Decoupling Shape and Density for Liver Lesion Synthesis Using Conditional Generative Adversarial Networks
This work addresses a domain-specific issue for medical imaging researchers and practitioners by providing an incremental improvement in lesion synthesis for data augmentation and segmentation tasks.
The paper tackles the problem of limited quality and diversity in liver lesion synthesis by introducing a method to decouple shape and density using conditional generative adversarial networks, resulting in improved lesion segmentation performance when density information is embedded in the generator model.

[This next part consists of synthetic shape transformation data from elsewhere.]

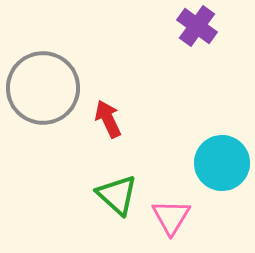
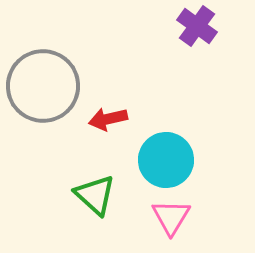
gray circle: moved 2 px up
red arrow: rotated 78 degrees counterclockwise
cyan circle: moved 56 px left, 3 px up
green triangle: moved 22 px left
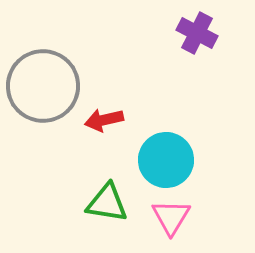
purple cross: moved 7 px down; rotated 9 degrees counterclockwise
red arrow: moved 4 px left, 1 px down
green triangle: moved 12 px right, 8 px down; rotated 33 degrees counterclockwise
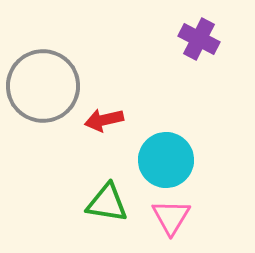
purple cross: moved 2 px right, 6 px down
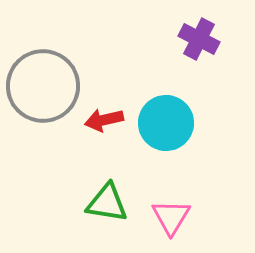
cyan circle: moved 37 px up
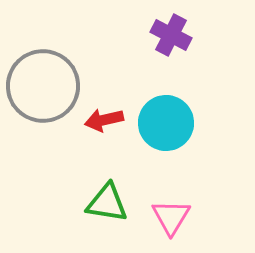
purple cross: moved 28 px left, 4 px up
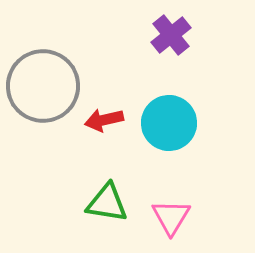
purple cross: rotated 24 degrees clockwise
cyan circle: moved 3 px right
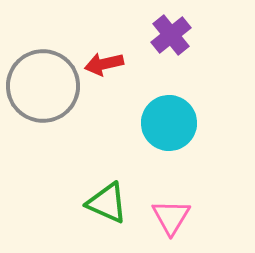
red arrow: moved 56 px up
green triangle: rotated 15 degrees clockwise
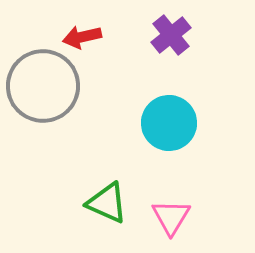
red arrow: moved 22 px left, 27 px up
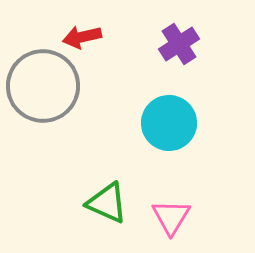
purple cross: moved 8 px right, 9 px down; rotated 6 degrees clockwise
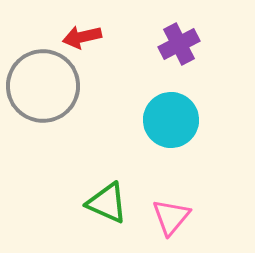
purple cross: rotated 6 degrees clockwise
cyan circle: moved 2 px right, 3 px up
pink triangle: rotated 9 degrees clockwise
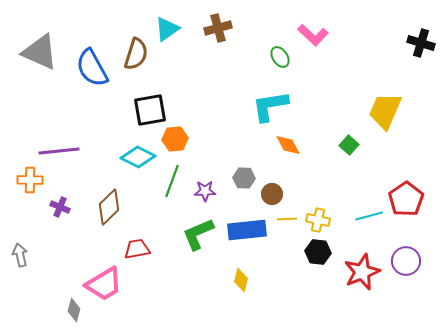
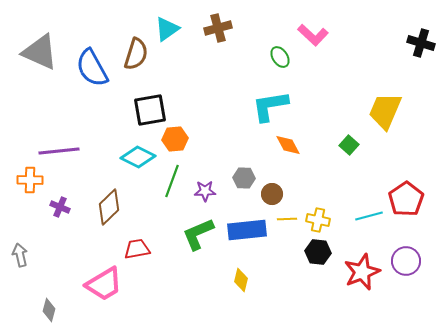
gray diamond: moved 25 px left
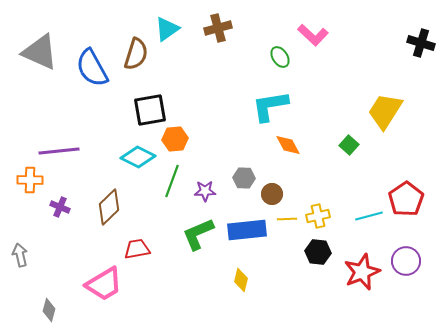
yellow trapezoid: rotated 9 degrees clockwise
yellow cross: moved 4 px up; rotated 25 degrees counterclockwise
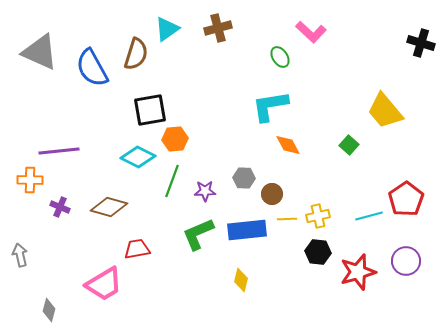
pink L-shape: moved 2 px left, 3 px up
yellow trapezoid: rotated 72 degrees counterclockwise
brown diamond: rotated 60 degrees clockwise
red star: moved 4 px left; rotated 6 degrees clockwise
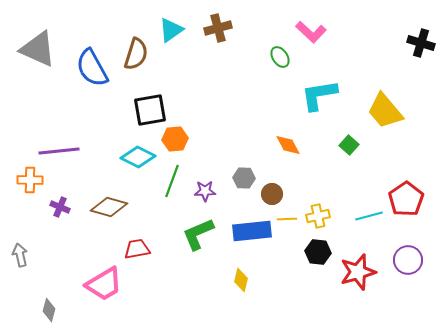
cyan triangle: moved 4 px right, 1 px down
gray triangle: moved 2 px left, 3 px up
cyan L-shape: moved 49 px right, 11 px up
blue rectangle: moved 5 px right, 1 px down
purple circle: moved 2 px right, 1 px up
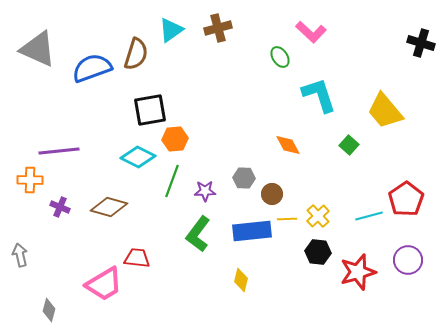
blue semicircle: rotated 99 degrees clockwise
cyan L-shape: rotated 81 degrees clockwise
yellow cross: rotated 30 degrees counterclockwise
green L-shape: rotated 30 degrees counterclockwise
red trapezoid: moved 9 px down; rotated 16 degrees clockwise
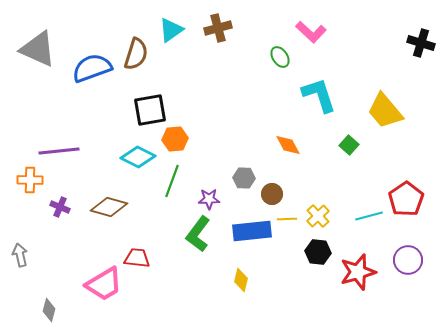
purple star: moved 4 px right, 8 px down
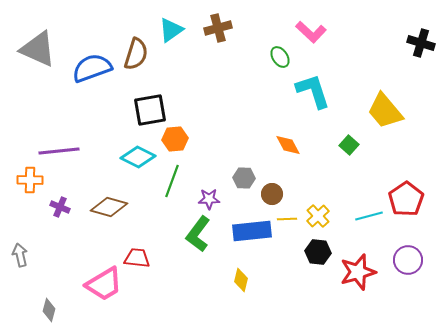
cyan L-shape: moved 6 px left, 4 px up
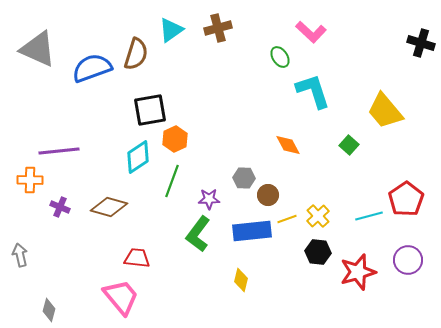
orange hexagon: rotated 20 degrees counterclockwise
cyan diamond: rotated 60 degrees counterclockwise
brown circle: moved 4 px left, 1 px down
yellow line: rotated 18 degrees counterclockwise
pink trapezoid: moved 17 px right, 13 px down; rotated 99 degrees counterclockwise
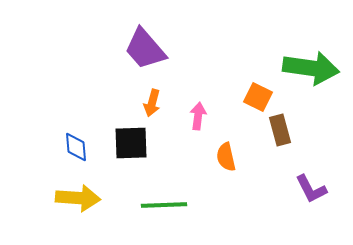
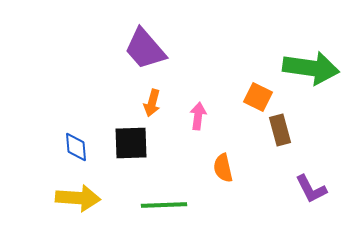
orange semicircle: moved 3 px left, 11 px down
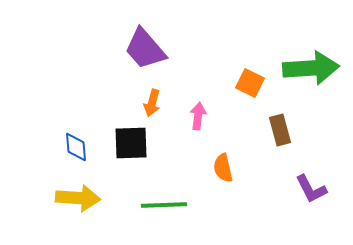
green arrow: rotated 12 degrees counterclockwise
orange square: moved 8 px left, 14 px up
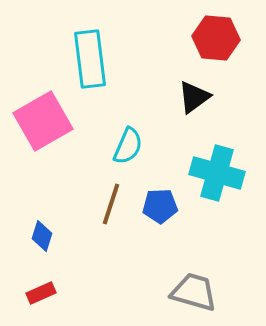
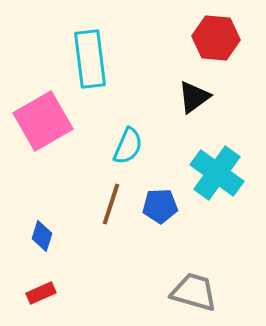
cyan cross: rotated 20 degrees clockwise
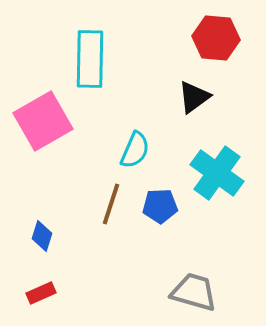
cyan rectangle: rotated 8 degrees clockwise
cyan semicircle: moved 7 px right, 4 px down
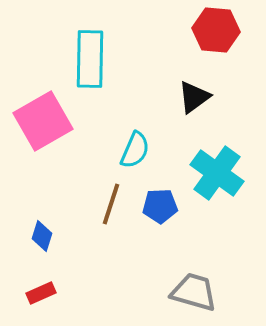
red hexagon: moved 8 px up
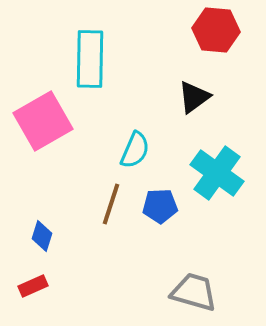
red rectangle: moved 8 px left, 7 px up
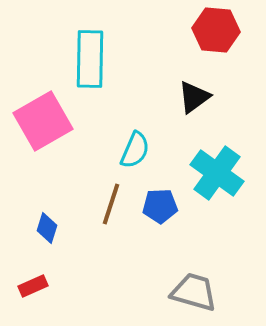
blue diamond: moved 5 px right, 8 px up
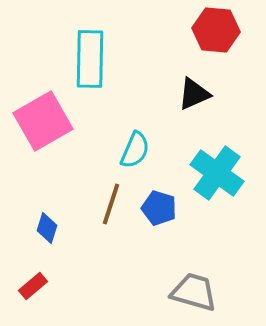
black triangle: moved 3 px up; rotated 12 degrees clockwise
blue pentagon: moved 1 px left, 2 px down; rotated 20 degrees clockwise
red rectangle: rotated 16 degrees counterclockwise
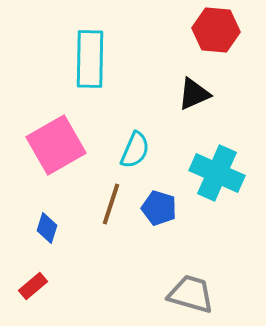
pink square: moved 13 px right, 24 px down
cyan cross: rotated 12 degrees counterclockwise
gray trapezoid: moved 3 px left, 2 px down
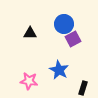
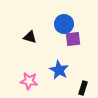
black triangle: moved 4 px down; rotated 16 degrees clockwise
purple square: rotated 21 degrees clockwise
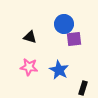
purple square: moved 1 px right
pink star: moved 14 px up
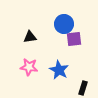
black triangle: rotated 24 degrees counterclockwise
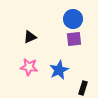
blue circle: moved 9 px right, 5 px up
black triangle: rotated 16 degrees counterclockwise
blue star: rotated 18 degrees clockwise
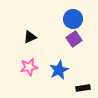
purple square: rotated 28 degrees counterclockwise
pink star: rotated 18 degrees counterclockwise
black rectangle: rotated 64 degrees clockwise
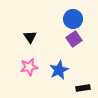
black triangle: rotated 40 degrees counterclockwise
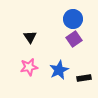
black rectangle: moved 1 px right, 10 px up
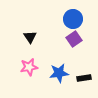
blue star: moved 3 px down; rotated 18 degrees clockwise
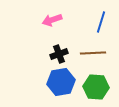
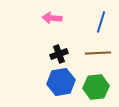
pink arrow: moved 2 px up; rotated 24 degrees clockwise
brown line: moved 5 px right
green hexagon: rotated 10 degrees counterclockwise
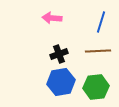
brown line: moved 2 px up
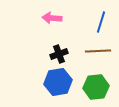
blue hexagon: moved 3 px left
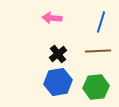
black cross: moved 1 px left; rotated 18 degrees counterclockwise
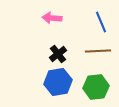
blue line: rotated 40 degrees counterclockwise
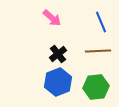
pink arrow: rotated 144 degrees counterclockwise
blue hexagon: rotated 12 degrees counterclockwise
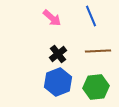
blue line: moved 10 px left, 6 px up
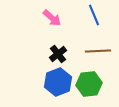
blue line: moved 3 px right, 1 px up
green hexagon: moved 7 px left, 3 px up
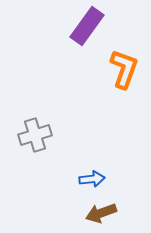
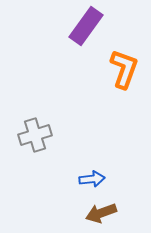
purple rectangle: moved 1 px left
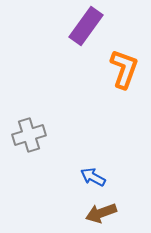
gray cross: moved 6 px left
blue arrow: moved 1 px right, 2 px up; rotated 145 degrees counterclockwise
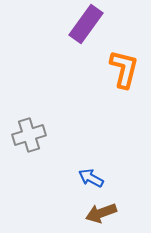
purple rectangle: moved 2 px up
orange L-shape: rotated 6 degrees counterclockwise
blue arrow: moved 2 px left, 1 px down
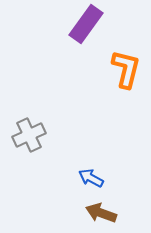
orange L-shape: moved 2 px right
gray cross: rotated 8 degrees counterclockwise
brown arrow: rotated 40 degrees clockwise
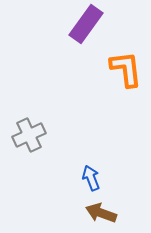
orange L-shape: rotated 21 degrees counterclockwise
blue arrow: rotated 40 degrees clockwise
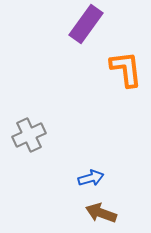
blue arrow: rotated 95 degrees clockwise
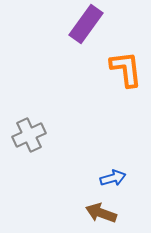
blue arrow: moved 22 px right
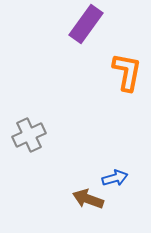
orange L-shape: moved 1 px right, 3 px down; rotated 18 degrees clockwise
blue arrow: moved 2 px right
brown arrow: moved 13 px left, 14 px up
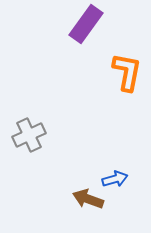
blue arrow: moved 1 px down
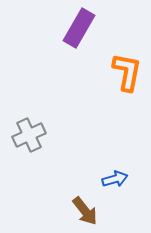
purple rectangle: moved 7 px left, 4 px down; rotated 6 degrees counterclockwise
brown arrow: moved 3 px left, 12 px down; rotated 148 degrees counterclockwise
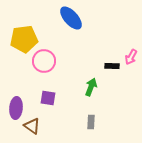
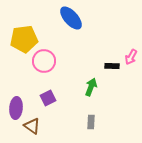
purple square: rotated 35 degrees counterclockwise
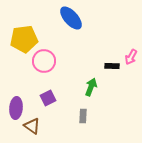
gray rectangle: moved 8 px left, 6 px up
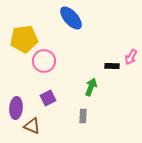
brown triangle: rotated 12 degrees counterclockwise
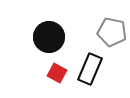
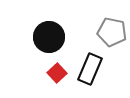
red square: rotated 18 degrees clockwise
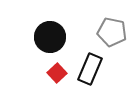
black circle: moved 1 px right
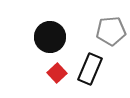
gray pentagon: moved 1 px left, 1 px up; rotated 16 degrees counterclockwise
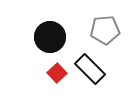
gray pentagon: moved 6 px left, 1 px up
black rectangle: rotated 68 degrees counterclockwise
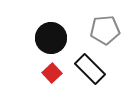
black circle: moved 1 px right, 1 px down
red square: moved 5 px left
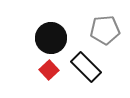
black rectangle: moved 4 px left, 2 px up
red square: moved 3 px left, 3 px up
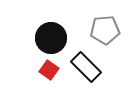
red square: rotated 12 degrees counterclockwise
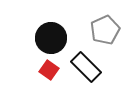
gray pentagon: rotated 20 degrees counterclockwise
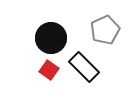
black rectangle: moved 2 px left
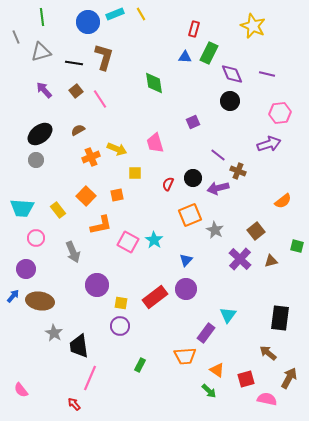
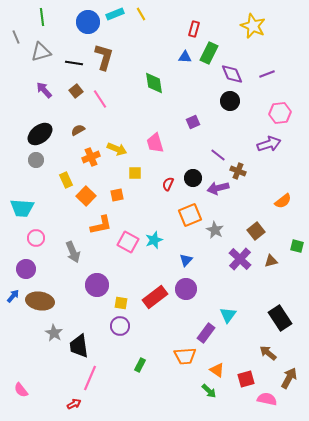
purple line at (267, 74): rotated 35 degrees counterclockwise
yellow rectangle at (58, 210): moved 8 px right, 30 px up; rotated 14 degrees clockwise
cyan star at (154, 240): rotated 18 degrees clockwise
black rectangle at (280, 318): rotated 40 degrees counterclockwise
red arrow at (74, 404): rotated 104 degrees clockwise
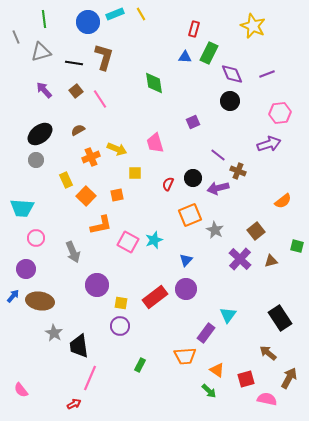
green line at (42, 17): moved 2 px right, 2 px down
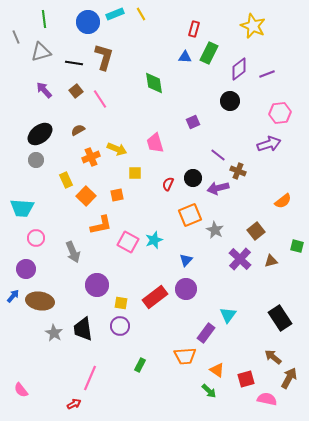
purple diamond at (232, 74): moved 7 px right, 5 px up; rotated 75 degrees clockwise
black trapezoid at (79, 346): moved 4 px right, 17 px up
brown arrow at (268, 353): moved 5 px right, 4 px down
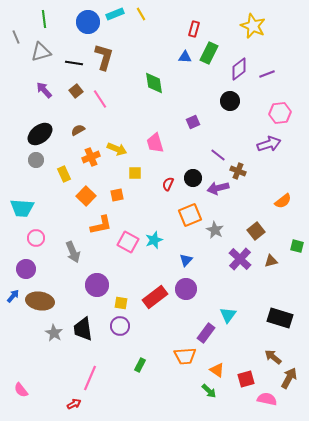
yellow rectangle at (66, 180): moved 2 px left, 6 px up
black rectangle at (280, 318): rotated 40 degrees counterclockwise
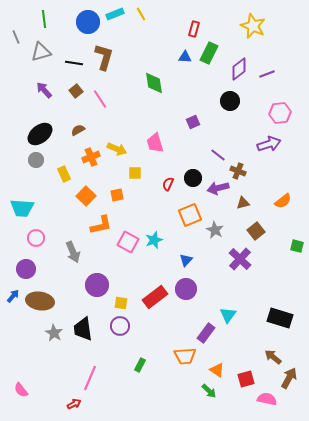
brown triangle at (271, 261): moved 28 px left, 58 px up
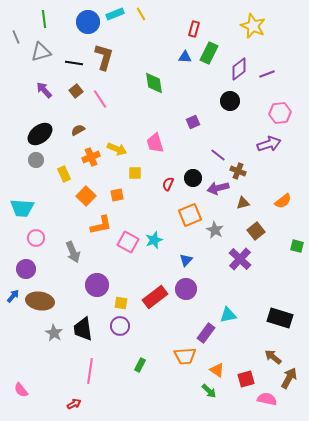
cyan triangle at (228, 315): rotated 42 degrees clockwise
pink line at (90, 378): moved 7 px up; rotated 15 degrees counterclockwise
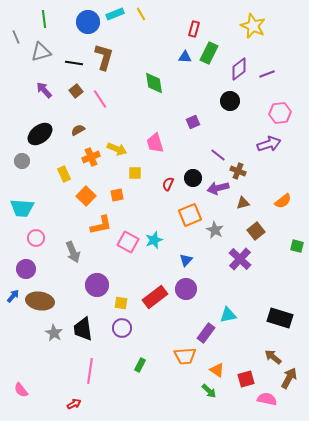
gray circle at (36, 160): moved 14 px left, 1 px down
purple circle at (120, 326): moved 2 px right, 2 px down
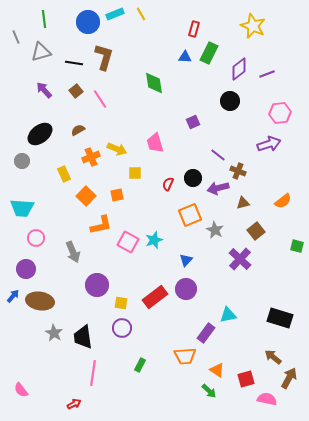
black trapezoid at (83, 329): moved 8 px down
pink line at (90, 371): moved 3 px right, 2 px down
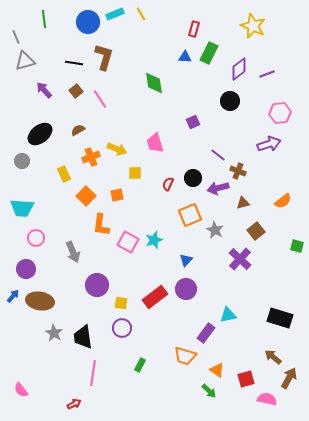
gray triangle at (41, 52): moved 16 px left, 9 px down
orange L-shape at (101, 225): rotated 110 degrees clockwise
orange trapezoid at (185, 356): rotated 20 degrees clockwise
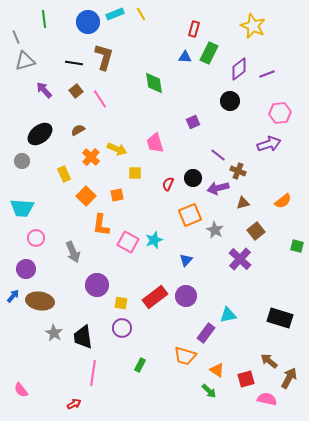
orange cross at (91, 157): rotated 24 degrees counterclockwise
purple circle at (186, 289): moved 7 px down
brown arrow at (273, 357): moved 4 px left, 4 px down
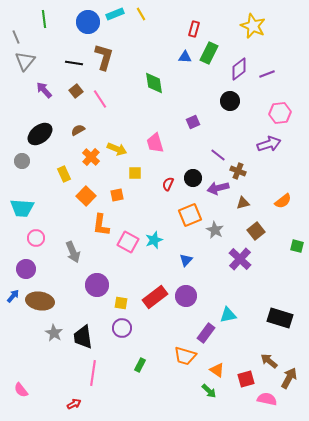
gray triangle at (25, 61): rotated 35 degrees counterclockwise
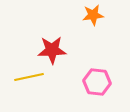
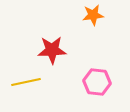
yellow line: moved 3 px left, 5 px down
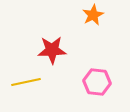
orange star: rotated 20 degrees counterclockwise
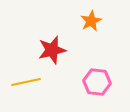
orange star: moved 2 px left, 6 px down
red star: rotated 12 degrees counterclockwise
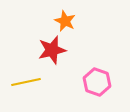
orange star: moved 26 px left; rotated 20 degrees counterclockwise
pink hexagon: rotated 12 degrees clockwise
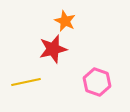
red star: moved 1 px right, 1 px up
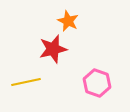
orange star: moved 3 px right
pink hexagon: moved 1 px down
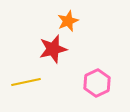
orange star: rotated 25 degrees clockwise
pink hexagon: rotated 16 degrees clockwise
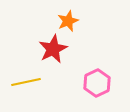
red star: rotated 12 degrees counterclockwise
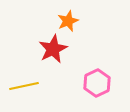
yellow line: moved 2 px left, 4 px down
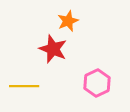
red star: rotated 24 degrees counterclockwise
yellow line: rotated 12 degrees clockwise
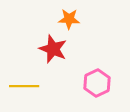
orange star: moved 1 px right, 2 px up; rotated 25 degrees clockwise
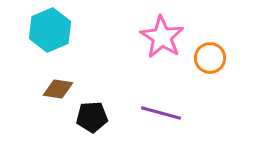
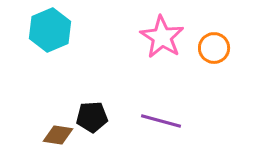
orange circle: moved 4 px right, 10 px up
brown diamond: moved 46 px down
purple line: moved 8 px down
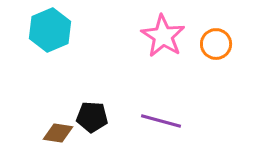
pink star: moved 1 px right, 1 px up
orange circle: moved 2 px right, 4 px up
black pentagon: rotated 8 degrees clockwise
brown diamond: moved 2 px up
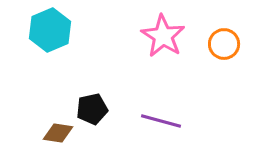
orange circle: moved 8 px right
black pentagon: moved 8 px up; rotated 16 degrees counterclockwise
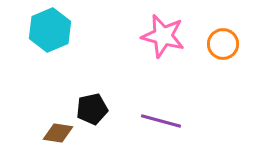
pink star: rotated 18 degrees counterclockwise
orange circle: moved 1 px left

Lesion synthesis received much attention with the rise of efficient generative models for augmenting training data, drawing lesion evolution scenarios, or aiding expert training. The quality and diversity of synthesized data are highly dependent on the annotated data used to train the models, which not rarely struggle to derive very different yet realistic samples from the training ones. That adds an inherent bias to lesion segmentation algorithms and limits synthesizing lesion evolution scenarios efficiently. This paper presents a method for decoupling shape and density for liver lesion synthesis, creating a framework that allows straight-forwardly driving the synthesis. We offer qualitative results that show the synthesis control by modifying shape and density individually, and quantitative results that demonstrate that embedding the density information in the generator model helps to increase lesion segmentation performance compared to using the shape solely.